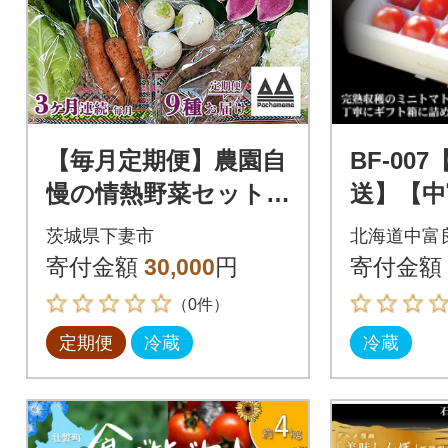
【毎月定期便】農園自
BF-007
慢の情熱野菜セット9
送】【中
品(種類おまかせ)全3
選ミニ
茨城県下妻市
北海道中富
回
るBOX
寄付金額
30,000
円
寄付金額
（0件）
定期便
冷蔵
冷蔵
++++++
Every line of the material above should be repeated exactly, except for the pictures.

**EXPECTED ANSWER**
【毎月定期便】農園自
BF-007
慢の情熱野菜セット9
送】【中
品(種類おまかせ)全3
選ミニ
茨城県下妻市
北海道中富
回
るBOX
寄付金額
30,000
円
寄付金額
（0件）
定期便
冷蔵
冷蔵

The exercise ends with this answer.